- Excerpted records -
· · · · · · ·

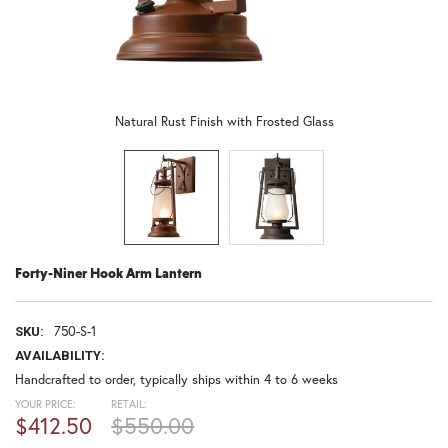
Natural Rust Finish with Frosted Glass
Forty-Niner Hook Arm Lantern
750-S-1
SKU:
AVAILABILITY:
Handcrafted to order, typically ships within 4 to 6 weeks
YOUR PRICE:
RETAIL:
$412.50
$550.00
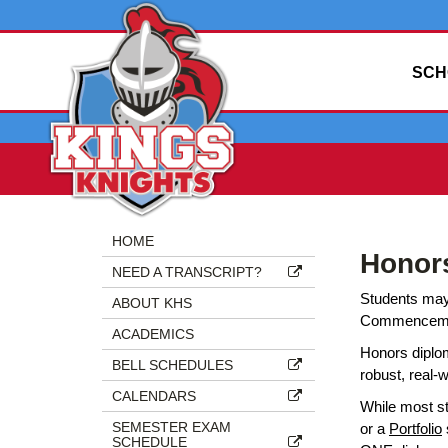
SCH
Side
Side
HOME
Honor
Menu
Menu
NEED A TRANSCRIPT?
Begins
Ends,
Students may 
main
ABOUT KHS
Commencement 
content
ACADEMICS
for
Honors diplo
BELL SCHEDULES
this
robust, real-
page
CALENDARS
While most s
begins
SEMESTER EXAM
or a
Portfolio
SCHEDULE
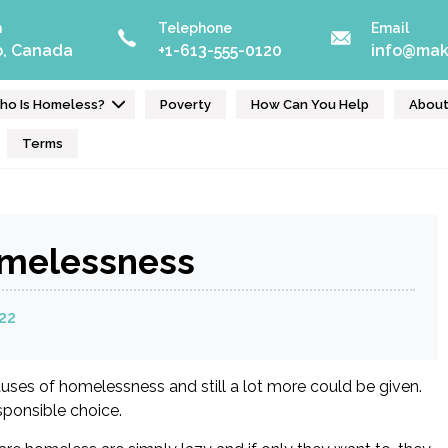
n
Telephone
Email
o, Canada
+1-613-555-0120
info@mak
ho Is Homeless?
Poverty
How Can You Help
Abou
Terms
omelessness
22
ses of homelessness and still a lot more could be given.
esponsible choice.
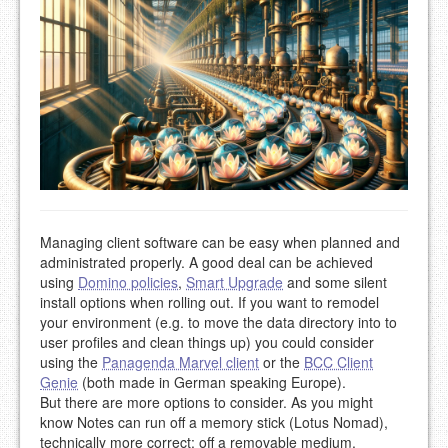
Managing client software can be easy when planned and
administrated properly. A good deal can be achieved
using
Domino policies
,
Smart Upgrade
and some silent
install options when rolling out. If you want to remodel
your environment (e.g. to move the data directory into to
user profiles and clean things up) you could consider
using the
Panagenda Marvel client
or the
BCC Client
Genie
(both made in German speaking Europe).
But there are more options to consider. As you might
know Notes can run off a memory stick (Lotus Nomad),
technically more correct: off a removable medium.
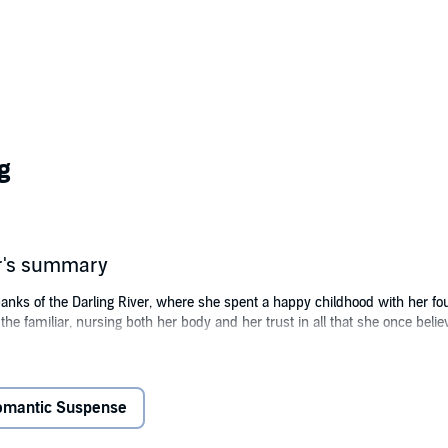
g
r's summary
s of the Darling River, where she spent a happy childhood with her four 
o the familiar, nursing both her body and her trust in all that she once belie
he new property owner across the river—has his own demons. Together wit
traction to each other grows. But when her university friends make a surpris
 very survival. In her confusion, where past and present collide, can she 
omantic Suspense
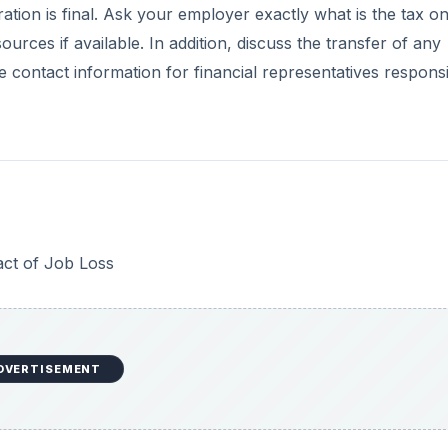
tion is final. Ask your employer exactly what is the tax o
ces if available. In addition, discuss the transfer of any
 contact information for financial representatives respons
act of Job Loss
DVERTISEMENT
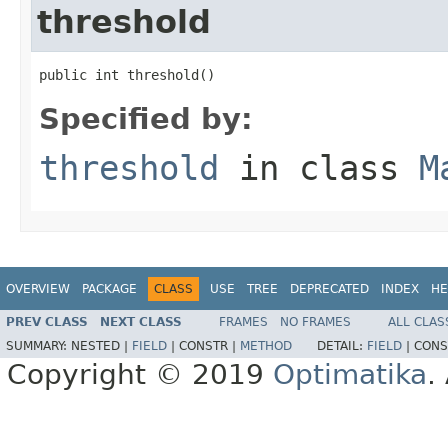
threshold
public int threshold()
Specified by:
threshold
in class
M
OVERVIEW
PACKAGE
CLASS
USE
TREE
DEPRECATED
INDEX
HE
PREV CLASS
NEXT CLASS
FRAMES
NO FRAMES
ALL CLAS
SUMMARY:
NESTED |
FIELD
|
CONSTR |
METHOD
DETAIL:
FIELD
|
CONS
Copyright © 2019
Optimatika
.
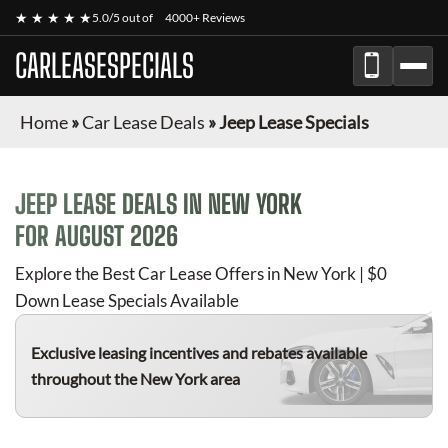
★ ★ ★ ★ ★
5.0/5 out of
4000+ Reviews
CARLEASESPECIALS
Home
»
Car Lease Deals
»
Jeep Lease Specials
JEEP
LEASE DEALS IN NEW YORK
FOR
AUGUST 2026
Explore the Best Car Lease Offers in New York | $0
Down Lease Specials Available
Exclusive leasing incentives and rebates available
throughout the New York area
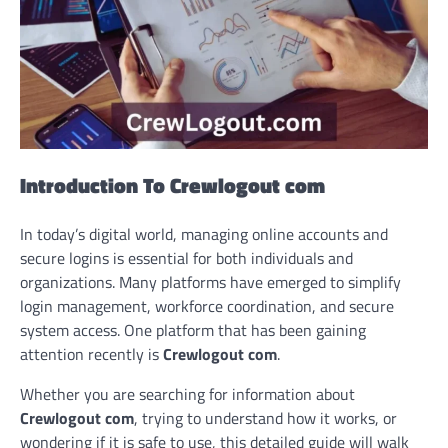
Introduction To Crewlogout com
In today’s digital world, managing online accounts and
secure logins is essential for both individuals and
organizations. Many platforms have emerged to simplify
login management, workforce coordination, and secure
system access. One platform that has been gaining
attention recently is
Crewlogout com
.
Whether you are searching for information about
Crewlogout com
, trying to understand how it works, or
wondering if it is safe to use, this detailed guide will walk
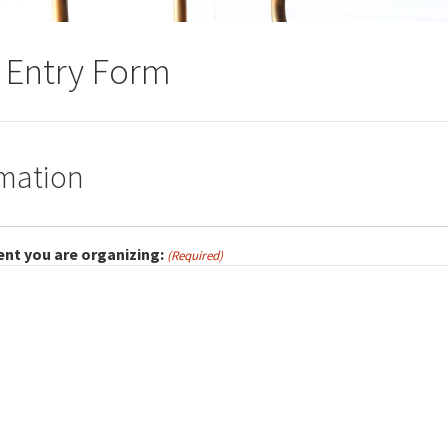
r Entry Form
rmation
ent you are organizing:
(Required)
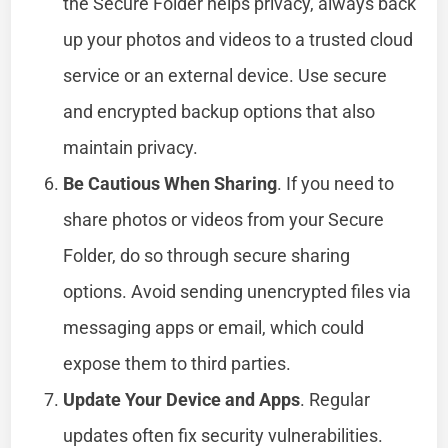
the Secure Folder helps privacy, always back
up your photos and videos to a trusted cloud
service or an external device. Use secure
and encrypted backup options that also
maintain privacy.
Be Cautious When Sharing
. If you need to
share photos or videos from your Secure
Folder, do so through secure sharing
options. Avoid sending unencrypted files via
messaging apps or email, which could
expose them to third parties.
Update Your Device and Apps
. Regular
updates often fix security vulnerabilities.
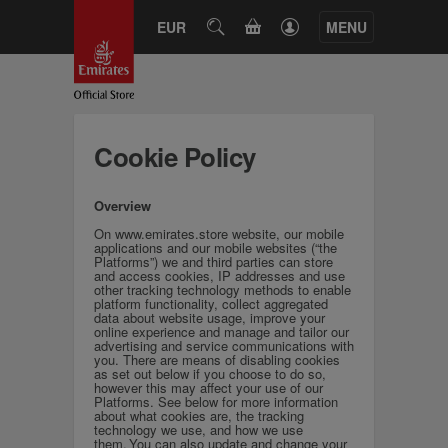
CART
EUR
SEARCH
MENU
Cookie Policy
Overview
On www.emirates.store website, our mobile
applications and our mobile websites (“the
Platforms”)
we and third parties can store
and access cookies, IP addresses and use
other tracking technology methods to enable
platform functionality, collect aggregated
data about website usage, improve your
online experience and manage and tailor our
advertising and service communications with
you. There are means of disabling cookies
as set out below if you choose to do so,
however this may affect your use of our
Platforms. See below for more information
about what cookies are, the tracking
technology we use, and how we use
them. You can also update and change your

· · · · · · ·

- Your task -
All that is wanted is each line, word for word, from the first line of the data to the one holding "and some silent", with the pictures left out.

- Task solution -
Natural Rust Finish with Frosted Glass
Forty-Niner Hook Arm Lantern
750-S-1
SKU:
AVAILABILITY:
Handcrafted to order, typically ships within 4 to 6 weeks
YOUR PRICE:
RETAIL:
$412.50
$550.00
SCH
Side
Side
HOME
Honor
Menu
Menu
NEED A TRANSCRIPT?
Begins
Ends,
Students may 
main
ABOUT KHS
Commencement 
content
ACADEMICS
for
Honors diplo
BELL SCHEDULES
this
robust, real-
page
CALENDARS
While most s
begins
SEMESTER EXAM
or a
Portfolio
SCHEDULE
n
Telephone
Email
o, Canada
+1-613-555-0120
info@mak
ho Is Homeless?
Poverty
How Can You Help
Abou
Terms
omelessness
22
ses of homelessness and still a lot more could be given.
esponsible choice.
Managing client software can be easy when planned and
administrated properly. A good deal can be achieved
using
Domino policies
,
Smart Upgrade
and some silent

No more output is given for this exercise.